(Saved data entries)
==========

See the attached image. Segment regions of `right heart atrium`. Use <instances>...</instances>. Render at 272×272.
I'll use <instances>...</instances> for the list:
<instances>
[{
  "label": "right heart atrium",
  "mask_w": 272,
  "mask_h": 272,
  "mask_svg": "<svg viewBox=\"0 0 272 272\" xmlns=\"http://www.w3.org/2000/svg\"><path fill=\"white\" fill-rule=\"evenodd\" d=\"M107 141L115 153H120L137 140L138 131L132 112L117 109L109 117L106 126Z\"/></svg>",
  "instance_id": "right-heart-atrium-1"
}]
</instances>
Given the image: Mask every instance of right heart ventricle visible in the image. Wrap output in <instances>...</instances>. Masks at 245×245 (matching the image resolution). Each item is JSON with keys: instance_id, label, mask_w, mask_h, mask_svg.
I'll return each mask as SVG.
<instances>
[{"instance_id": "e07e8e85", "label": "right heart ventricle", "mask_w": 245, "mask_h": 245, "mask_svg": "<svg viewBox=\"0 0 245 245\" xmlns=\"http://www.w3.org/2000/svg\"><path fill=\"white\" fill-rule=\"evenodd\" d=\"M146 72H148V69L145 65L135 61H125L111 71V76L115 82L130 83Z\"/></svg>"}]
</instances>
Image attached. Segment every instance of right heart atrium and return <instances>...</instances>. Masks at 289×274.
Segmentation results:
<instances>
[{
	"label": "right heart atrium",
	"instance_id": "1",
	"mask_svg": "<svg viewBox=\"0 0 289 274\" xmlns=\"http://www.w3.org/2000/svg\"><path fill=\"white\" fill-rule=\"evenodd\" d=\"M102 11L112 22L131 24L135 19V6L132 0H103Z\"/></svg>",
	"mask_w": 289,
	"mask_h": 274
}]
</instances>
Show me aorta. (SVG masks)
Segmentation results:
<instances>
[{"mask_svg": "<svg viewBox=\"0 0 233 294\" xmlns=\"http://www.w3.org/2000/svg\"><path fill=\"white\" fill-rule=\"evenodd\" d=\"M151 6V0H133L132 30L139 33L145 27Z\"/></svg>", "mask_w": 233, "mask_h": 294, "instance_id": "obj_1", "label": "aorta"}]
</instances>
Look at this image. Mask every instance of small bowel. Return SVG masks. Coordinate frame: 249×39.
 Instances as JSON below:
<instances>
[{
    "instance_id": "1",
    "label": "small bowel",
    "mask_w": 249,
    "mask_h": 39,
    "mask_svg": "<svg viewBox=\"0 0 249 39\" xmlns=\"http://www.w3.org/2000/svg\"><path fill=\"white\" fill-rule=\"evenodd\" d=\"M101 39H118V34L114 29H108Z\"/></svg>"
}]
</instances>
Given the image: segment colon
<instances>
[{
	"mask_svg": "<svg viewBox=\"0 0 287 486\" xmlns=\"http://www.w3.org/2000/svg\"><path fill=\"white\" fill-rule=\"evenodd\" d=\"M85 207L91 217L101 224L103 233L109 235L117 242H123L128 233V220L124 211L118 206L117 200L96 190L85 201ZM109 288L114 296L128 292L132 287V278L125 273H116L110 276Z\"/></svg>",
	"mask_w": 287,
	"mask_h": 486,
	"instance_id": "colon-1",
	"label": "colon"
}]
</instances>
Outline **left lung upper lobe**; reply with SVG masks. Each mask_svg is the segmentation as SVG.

==========

• _Problem to work on_
Could you repeat every record word for word?

• _Reply to the exercise_
See the attached image. Segment regions of `right heart atrium`. Use <instances>...</instances>. Render at 272×272.
I'll use <instances>...</instances> for the list:
<instances>
[{
  "label": "right heart atrium",
  "mask_w": 272,
  "mask_h": 272,
  "mask_svg": "<svg viewBox=\"0 0 272 272\" xmlns=\"http://www.w3.org/2000/svg\"><path fill=\"white\" fill-rule=\"evenodd\" d=\"M107 141L115 153H120L137 140L138 131L132 112L117 109L109 117L106 126Z\"/></svg>",
  "instance_id": "right-heart-atrium-1"
}]
</instances>
Given the image: Mask every instance of right heart ventricle visible in the image. Wrap output in <instances>...</instances>. Masks at 245×245 (matching the image resolution). Each item is JSON with keys: instance_id, label, mask_w, mask_h, mask_svg.
I'll return each mask as SVG.
<instances>
[{"instance_id": "e07e8e85", "label": "right heart ventricle", "mask_w": 245, "mask_h": 245, "mask_svg": "<svg viewBox=\"0 0 245 245\" xmlns=\"http://www.w3.org/2000/svg\"><path fill=\"white\" fill-rule=\"evenodd\" d=\"M146 72H148V69L145 65L135 61H125L111 71V76L115 82L130 83Z\"/></svg>"}]
</instances>
Image attached. Segment every instance of right heart atrium and return <instances>...</instances>. Masks at 289×274.
Segmentation results:
<instances>
[{
	"label": "right heart atrium",
	"instance_id": "1",
	"mask_svg": "<svg viewBox=\"0 0 289 274\" xmlns=\"http://www.w3.org/2000/svg\"><path fill=\"white\" fill-rule=\"evenodd\" d=\"M102 11L112 22L131 24L135 19V6L132 0H103Z\"/></svg>",
	"mask_w": 289,
	"mask_h": 274
}]
</instances>
Show me aorta. (SVG masks)
Segmentation results:
<instances>
[{"mask_svg": "<svg viewBox=\"0 0 233 294\" xmlns=\"http://www.w3.org/2000/svg\"><path fill=\"white\" fill-rule=\"evenodd\" d=\"M151 6V0H133L132 30L139 33L145 27Z\"/></svg>", "mask_w": 233, "mask_h": 294, "instance_id": "obj_1", "label": "aorta"}]
</instances>
Look at this image. Mask every instance of small bowel. Return SVG masks. Coordinate frame: 249×39.
 Instances as JSON below:
<instances>
[{
    "instance_id": "1",
    "label": "small bowel",
    "mask_w": 249,
    "mask_h": 39,
    "mask_svg": "<svg viewBox=\"0 0 249 39\" xmlns=\"http://www.w3.org/2000/svg\"><path fill=\"white\" fill-rule=\"evenodd\" d=\"M101 39H118V34L114 29H108Z\"/></svg>"
}]
</instances>
Given the image: segment colon
<instances>
[{
	"mask_svg": "<svg viewBox=\"0 0 287 486\" xmlns=\"http://www.w3.org/2000/svg\"><path fill=\"white\" fill-rule=\"evenodd\" d=\"M85 207L91 217L101 224L103 233L109 235L117 242H123L128 233V220L124 211L118 206L117 200L96 190L85 201ZM109 288L114 296L128 292L132 287V278L125 273H116L110 276Z\"/></svg>",
	"mask_w": 287,
	"mask_h": 486,
	"instance_id": "colon-1",
	"label": "colon"
}]
</instances>
Outline **left lung upper lobe**; reply with SVG masks. Each mask_svg is the segmentation as SVG.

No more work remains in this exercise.